Tribuners adalah platform jurnalisme warga. Untuk berkontribusi, anda bisa mengirimkan karya dalam bentuk berita, opini, esai, maupun kolom ke email: redaksi@tribunnews.com.
Konten menjadi tanggungjawab penulis dan tidak mewakili pandangan redaksi tribunnews.com.
Cerita Tentang Jasa-jasa Keturunan Tionghoa dalam Kemerdekaan Indonesia
Nasionalisme diperkuat oleh ikatan persamaaan ras, bahasa, sejarah dan agama sehingga dapat menjaga persatuan dan kesatuan.
Editor: Toni Bramantoro
TRIBUNNEWS.COM, JAKARTA - Semangat nasionalisme sangat penting untuk diteruskan. Nasionalisme diperkuat oleh ikatan persamaaan ras, bahasa, sejarah dan agama sehingga dapat menjaga persatuan dan kesatuan.
Demikian disampaikan mantan Wakil Kepala Staf TNI AD Letjen (Purn) Kiki Syahnakri dalam pertemuan silaturahmi bersama pengurus Gerakan Moral Rekonsiliasi Indonesia (GMRI) yang dipimpin Pendiri GMRI, Eko Sriyanto Galgendu di kawasan SCBD, Kamis (22/10/2020).
Dia menjelaskan, nasionalisme atau semangat kebangsaan tidak terbentuk secara instan melainkan lahir dari perjuangan panjang untuk merebut kemerdekaan.
Nasionalisme dianggap sebagai roh yang menentukan kemajuan bangsa, memiliki kesamaan cita-cita dan tujuan sehingga timbul rasa mempertahankan negara baik dari internal maupun eksternal.
"Nasionalisme kita itu terbentuk bukan ujug-ujug kan ya tapi dimulai terhadap penjajahan di mana-mana. Sadar akan ketertindasan oleh penjajah maka muncullah kebersamaan," kata Kiki Syahnakri.
Kemudian lahir pergerakan nasional menjadi wujud protes atas penindasan kolonial terhadap rakyat Indonesia selama bertahun-tahun. Bertujuan untuk mencapai kemerdekaan.

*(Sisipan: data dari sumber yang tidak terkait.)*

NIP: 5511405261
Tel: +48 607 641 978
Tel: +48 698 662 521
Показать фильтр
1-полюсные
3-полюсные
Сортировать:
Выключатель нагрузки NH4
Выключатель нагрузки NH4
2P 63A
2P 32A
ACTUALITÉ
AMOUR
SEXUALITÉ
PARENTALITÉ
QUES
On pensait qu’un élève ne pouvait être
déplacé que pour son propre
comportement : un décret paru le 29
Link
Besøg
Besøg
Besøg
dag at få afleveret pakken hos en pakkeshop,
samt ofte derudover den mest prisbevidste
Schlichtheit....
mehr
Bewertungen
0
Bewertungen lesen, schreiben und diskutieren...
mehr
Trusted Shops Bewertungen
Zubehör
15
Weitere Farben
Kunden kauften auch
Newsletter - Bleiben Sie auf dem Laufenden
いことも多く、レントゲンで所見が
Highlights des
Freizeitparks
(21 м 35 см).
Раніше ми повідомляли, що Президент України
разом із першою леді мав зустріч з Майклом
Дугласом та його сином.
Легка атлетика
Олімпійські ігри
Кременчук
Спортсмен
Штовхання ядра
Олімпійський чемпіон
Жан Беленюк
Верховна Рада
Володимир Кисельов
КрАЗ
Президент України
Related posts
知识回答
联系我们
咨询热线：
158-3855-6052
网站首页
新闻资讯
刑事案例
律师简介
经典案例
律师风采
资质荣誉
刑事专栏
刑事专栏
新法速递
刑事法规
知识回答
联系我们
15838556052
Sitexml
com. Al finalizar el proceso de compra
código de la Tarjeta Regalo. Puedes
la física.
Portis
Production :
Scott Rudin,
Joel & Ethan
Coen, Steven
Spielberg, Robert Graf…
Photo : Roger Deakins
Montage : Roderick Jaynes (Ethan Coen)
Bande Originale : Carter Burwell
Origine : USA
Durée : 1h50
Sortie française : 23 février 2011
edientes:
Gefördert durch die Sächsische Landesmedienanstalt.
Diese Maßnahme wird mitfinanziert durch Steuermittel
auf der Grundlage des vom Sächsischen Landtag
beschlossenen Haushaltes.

"Sehingga lahir Budi Utomo lahir pada 20 Mei 1908. Ketika sumpah pemuda dikumandangkan, di situ terbentuk kebangsaan Indonesia," tutur alumnus Akademi Militer tahun 1971 itu.
Muara perjuangan mereka hanya satu yakni kemerdekaan Indonesia. Tentu banyak yang dikorbankan dan banyak pahlawan yang menjadi benteng pertahanan berguguran.
"Perjuangan mereka sampai kebangsaan dan dilanjutkan ingin merdeka terus bergulir sampai dengan tahun 1945. Perjuangan bukan hanya panjang tapi pengorbanannya luar biasa, berapa syuhada yang meninggal," ujar Kiki Syahnakri.
Sidang Badan Penyelidik Usaha-usaha Persiapan Kemerdekaan Indonesia (BPUPKI) di tahun 1945 sudah diwarnai perbedaan karena diketahui ada perwakilan keturunan Tionghoa.
"Dalam perjuangan kemerdekaan, BPUPKI ada perwakilan Tionghoa empat orang di situ, kakeknya Anies Baswedan juga ada. Mereka ikut membuat, menyusun undang undang dasar mendirikan negara," jelas Kiki Syahnakri.
Warga keturunan Tionghoa yang turut serta dalam Sidang BPUPKI yaitu Liem Koen Hian yang ketika itu berusia 38 tahun, Oey Tiang Tjoei (52), Oei Tjong Hauw (41), MR Tan Eng Hoa (38), sedangkan wakil dari golongan Arab adalah AR Baswedan.
Salah satu tokoh Tionghoa yang turut berjasa dalam kemerdekaan Indonesia adalah Mayor John Lie Tjeng Tjoan yang lahir di Manado 19 Maret 1911. Karenanya, keturunan-keturunan Tionghoa turut berperan dalam kemerdekaan Indonesia.
"Saya juga baca buku sejarah bahwa ternyata suku-suku Tionghoa yang ikut perjuangan fisik banyak ada enam ribu orang lebih ketika ikut mengikuti perjuangan melawan Belanda. Yang menonjol Laksamana Jonh Lie asal Manado, bahkan dapat bintang mahaputera," papar Kiki Syahnakri.
Adapun, John Lie Tjeng Tjoan meninggal pada 27 Agustus 1988 dan dimakamkan di Taman Makam Pahlawan Kalibata. Mendapat Tanda Jasa Pahlawan dari Presiden Soekarno di tahun 1961 dan dianugerahi Bintang Mahaputera Utama oleh Presiden Soeharto pada 10 November 1995.